Walking in another’s shoes

To walk in another’s shoes may be an impossible challenge.

I am who I am; how can I imagine being someone that I am not.

I walk in the shoes of a white man; how can I walk in a black man’s shoes?

I am straight and know only the attraction to the opposite sex; how can I know same-sex attraction?

And yet, and yet – unless I try to walk in another’s shoes, how can I begin to know the path they travel? But that begins with a relationship. I cannot walk in a stranger’s shoes. For me, friends and extended family members include gay people. And knowing them is to embrace them and to love them for who they are.

But I haven’t tried to walk in their shoes. The point has come when I need to do that, for my sake and for theirs. There’s no button for a magical switch. There’s only the hard work of reading, listening, observing. And then, hesitantly, uneasily, to step into the other’s shoes, inside the other’s skin.

Imagine
But then a new struggle would have begun. I would have had to take off the mask. To make myself talk, disclose, expose. It would have been an excruciatingly painful prospect. I would have wanted to spare my parents and my family. But I would not have been able to go on living a lie.

Later I would have told my friends. They might have known it for some time. Then I would have told my pastor. I would have asked him if it was a sin to be homosexual. He would have said only if one acts on it, and shared the Bible passages with me. I would have left with a heavy heart and a welter of conflicted feelings.

I wouldn’t have told him nor my parents that I had a special male friend. I would have been still too confused where that relationship was going to go and where it shouldn’t go. Both Christians, we would have been trying to take our faith seriously as believers. We would have done much reading. And we would have prayed. 

Gradually we might have come to believe that we were not wrong to be attracted to each other, to want to be together. But we would have known that parents would not agree, and neither would the church. And their acceptance was basic to our relationship, to our peace, to our future.

And God’s acceptance? That would have been a fundamental concern.

Would our journey have led to an emergent understanding? We had been taught that the essence of God is love, that all of his commands, his will for us, are an expression of his love, meant for us to reflect and practice that love. All of the “thou shalt nots” forbid actions that would harm another, that would violate loving our neighbour as ourselves. We might have come to see that one’s sexuality, regardless whether it’s straight or gay, can be used in perversion to abuse another, to treat and use another as object; or it can be used as an expression of love, an expression of a mutually intimate relationship that overflows with love for each other and for God who gave us each other.

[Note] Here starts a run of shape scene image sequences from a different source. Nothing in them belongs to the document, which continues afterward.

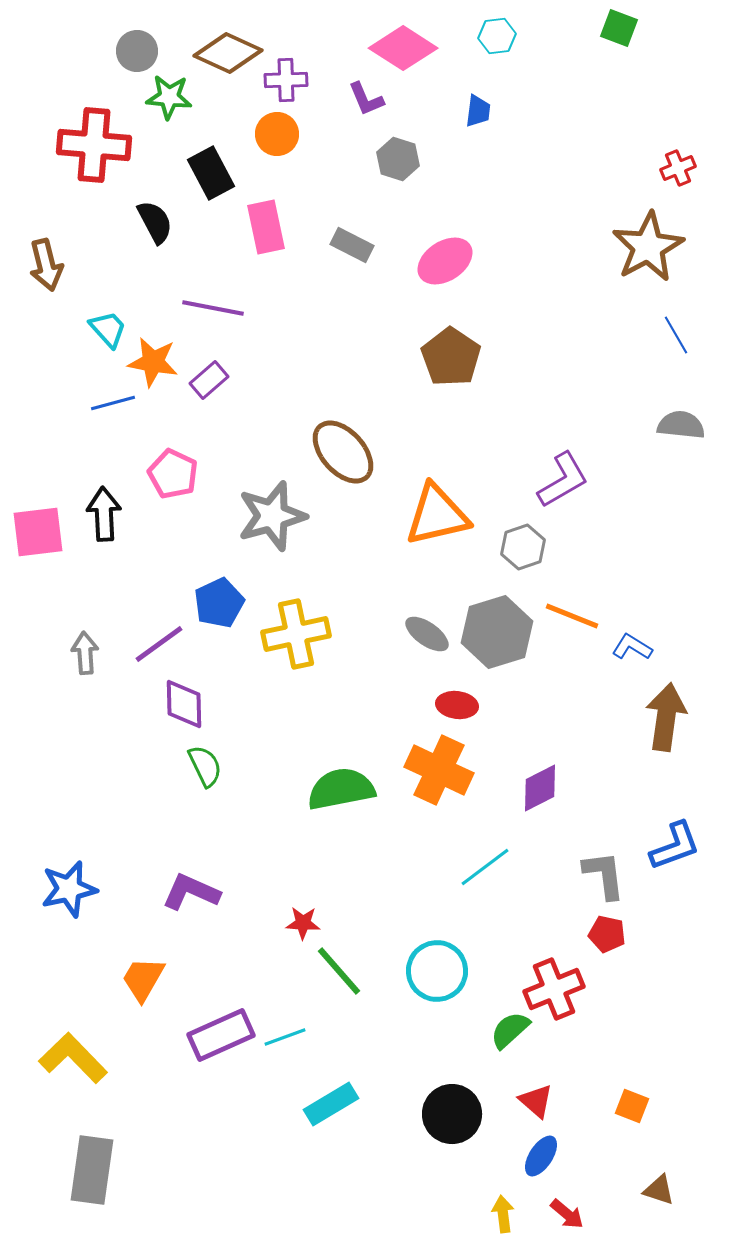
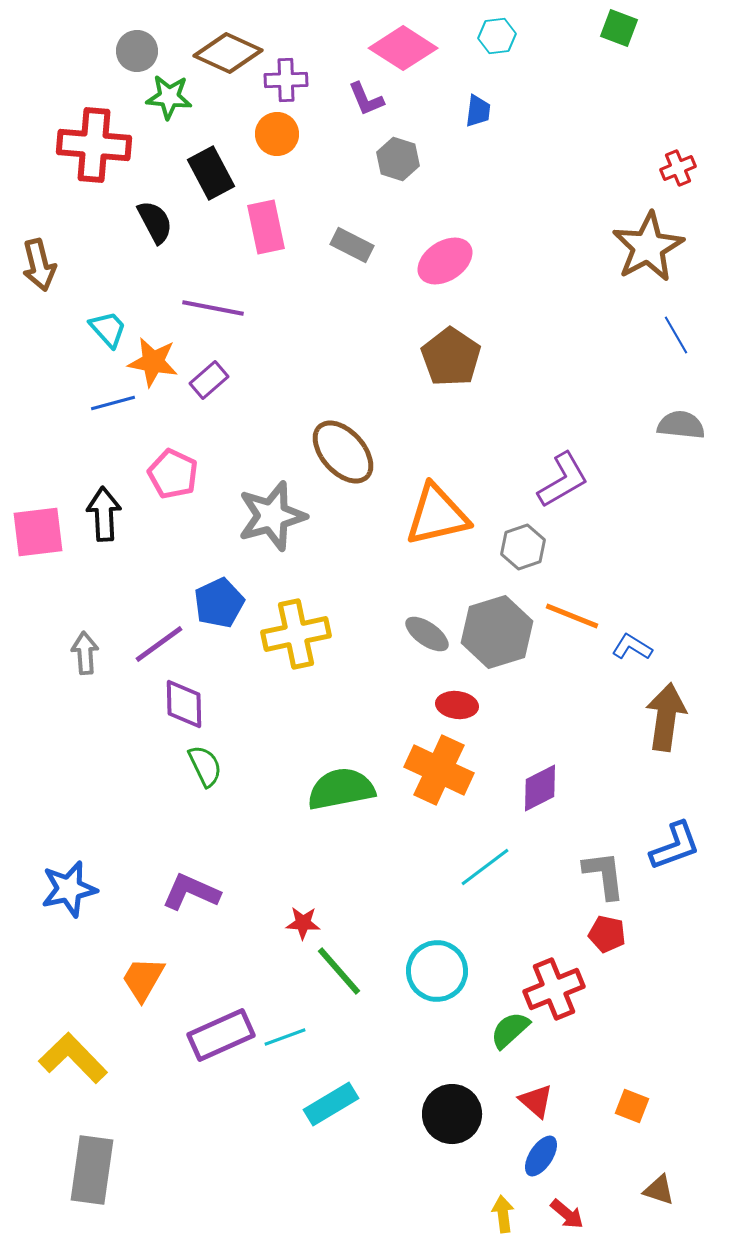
brown arrow at (46, 265): moved 7 px left
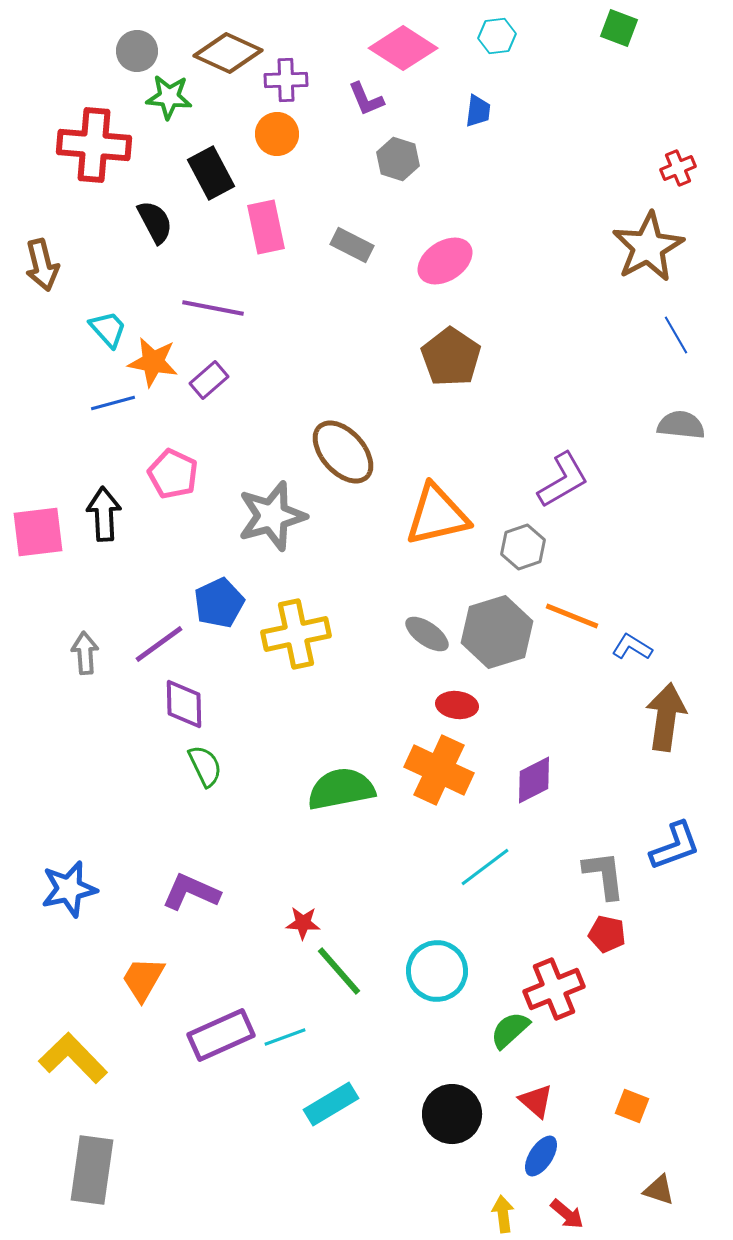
brown arrow at (39, 265): moved 3 px right
purple diamond at (540, 788): moved 6 px left, 8 px up
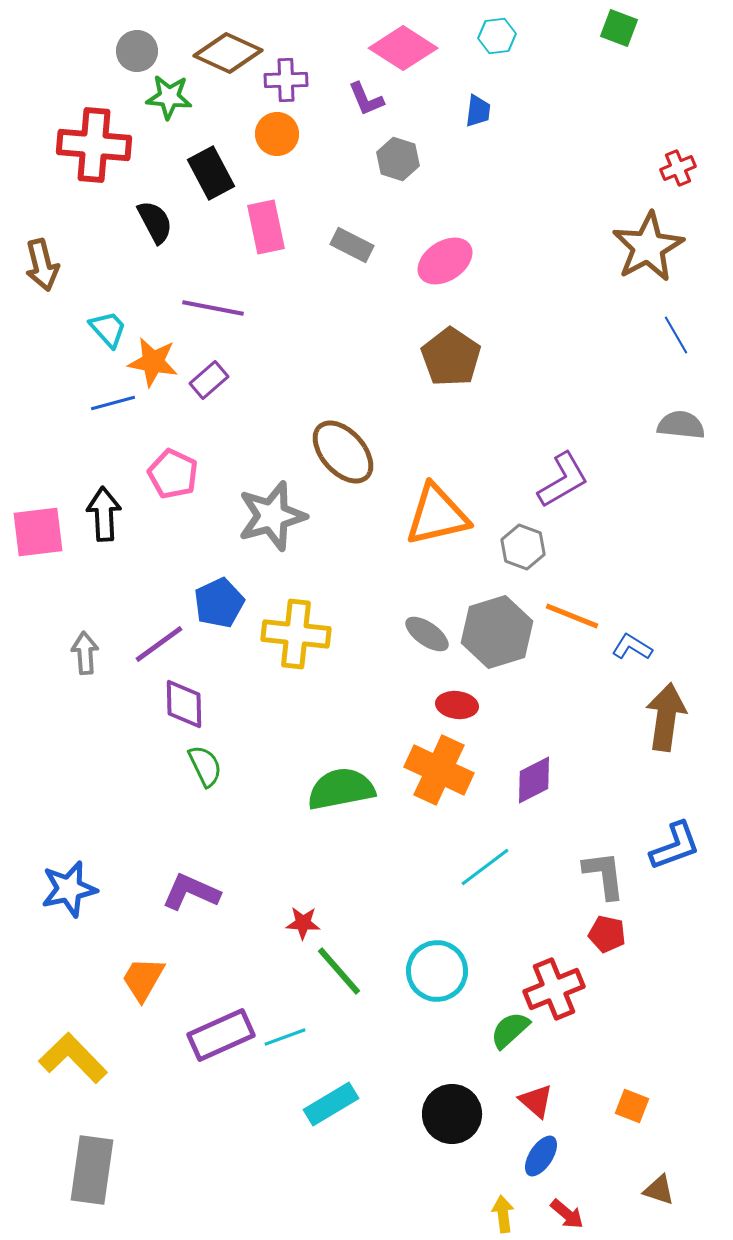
gray hexagon at (523, 547): rotated 21 degrees counterclockwise
yellow cross at (296, 634): rotated 18 degrees clockwise
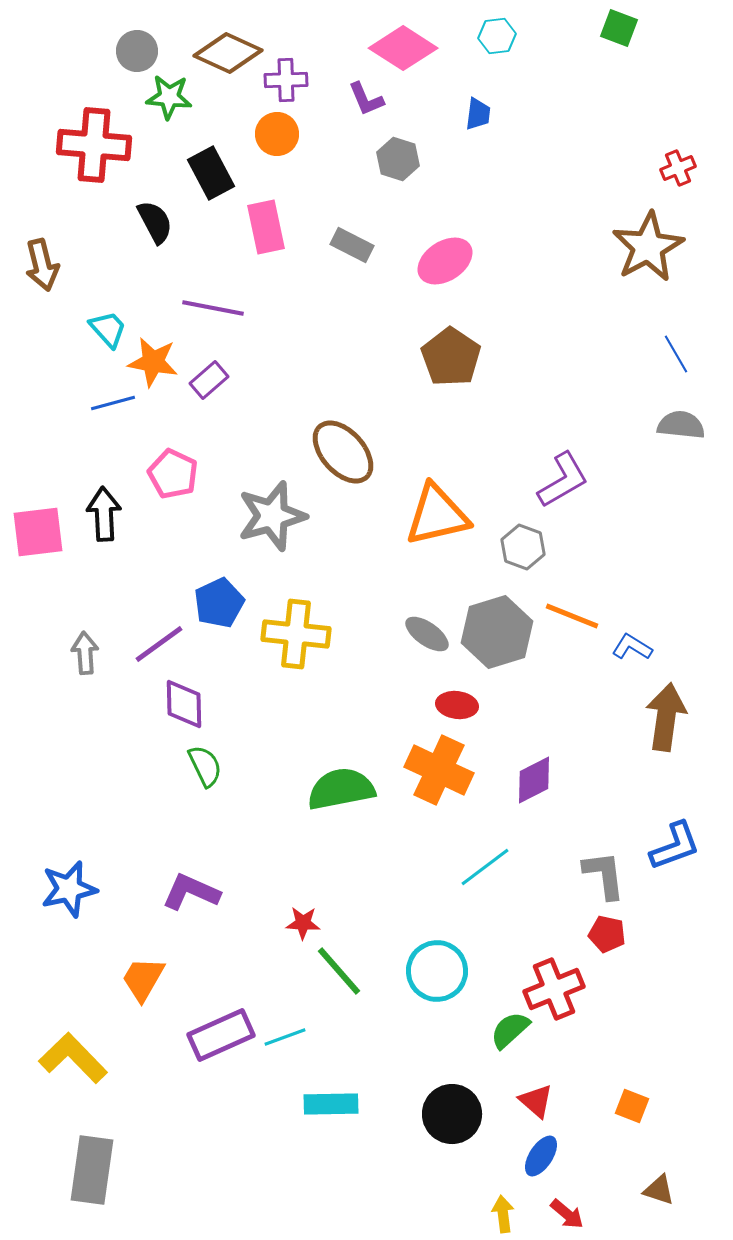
blue trapezoid at (478, 111): moved 3 px down
blue line at (676, 335): moved 19 px down
cyan rectangle at (331, 1104): rotated 30 degrees clockwise
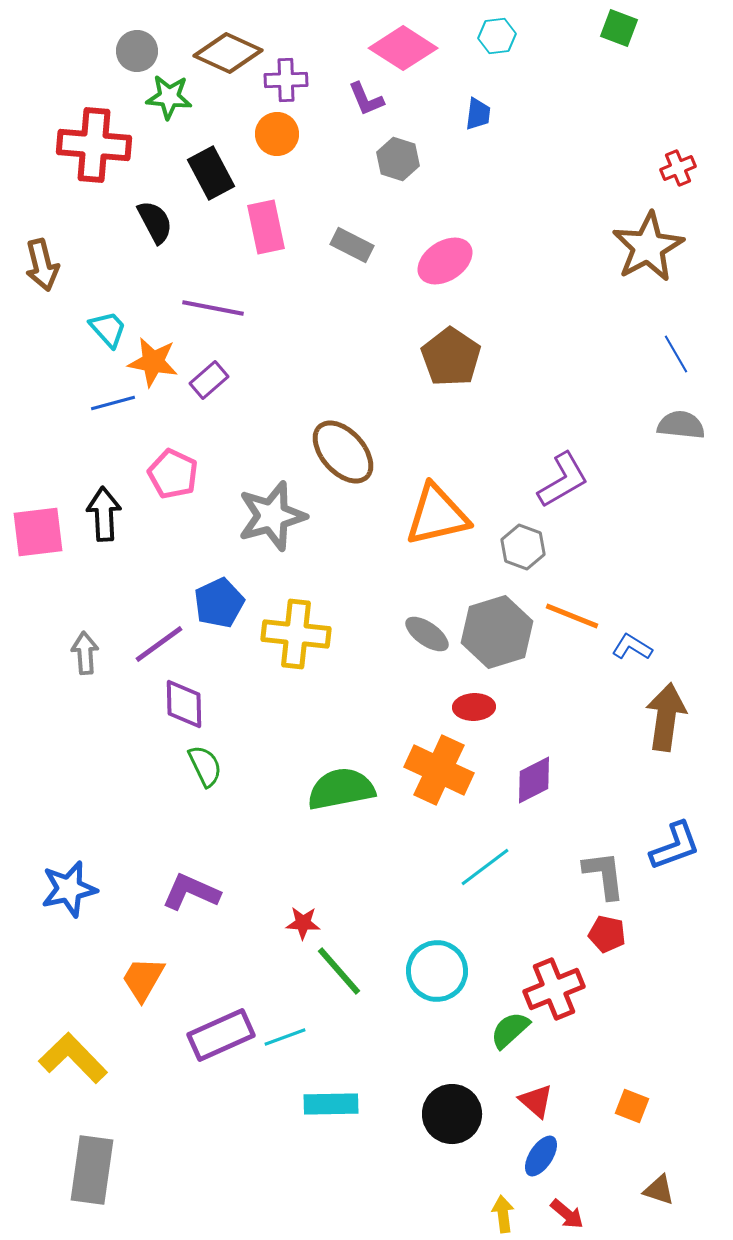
red ellipse at (457, 705): moved 17 px right, 2 px down; rotated 9 degrees counterclockwise
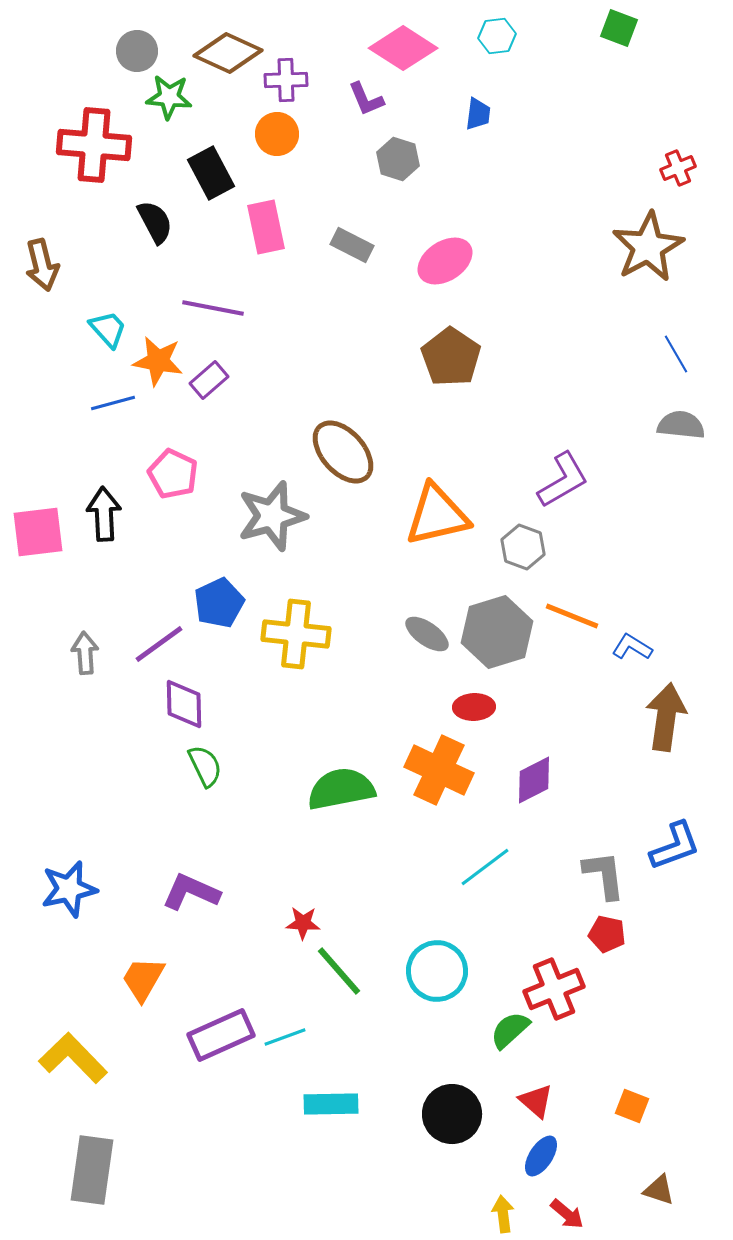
orange star at (153, 362): moved 5 px right, 1 px up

The Bible passages seem not to refer to this latter expression of love.

Fervent prayers
Yes, some among us are LGBTQ; that’s who they are. And it’s as natural for gays to fall in love as it is for straights. Is such love God’s gift for one and forbidden fruit for the other, or is the gift the same? Is it a blessing for one and a sin for the other? They may come to love another, and receive it as a blessing. They may come to feel and receive God’s acceptance, and weep in gratitude. They may not receive the acceptance of parents, nor of the church. And that, too, makes them weep.

Atticus in To Kill a Mockingbird tells Scout: “You never really understand a person until you consider things from his point of view [. . .] until you climb into his skin and walk around in it.”

I tried, and the attempt has moved and blessed me. My thinking has changed about two people loving each other with all their hearts and wanting to commit themselves to each other in the sight of God, to honour, serve and encourage each other, to serve God and the church together for the rest of their lives.

My prayers are more fervent now for the healing of family relationships. And for the church, that it may learn ever anew, “to love one another . . . for by this everyone will know that you are my disciples, if you love one another.”

What will be the witness of the church of Jesus Christ to the world?